* EXERCISE
Please return all records verbatim, no pictures.

* DATA
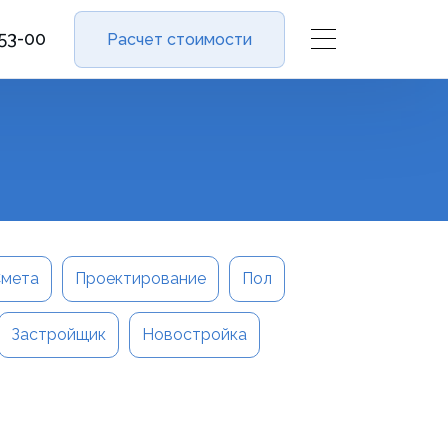
-53-00
Расчет стоимости
мета
Проектирование
Пол
Застройщик
Новостройка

* COMPLETED EXERCISE
-53-00
Расчет стоимости
мета
Проектирование
Пол
Застройщик
Новостройка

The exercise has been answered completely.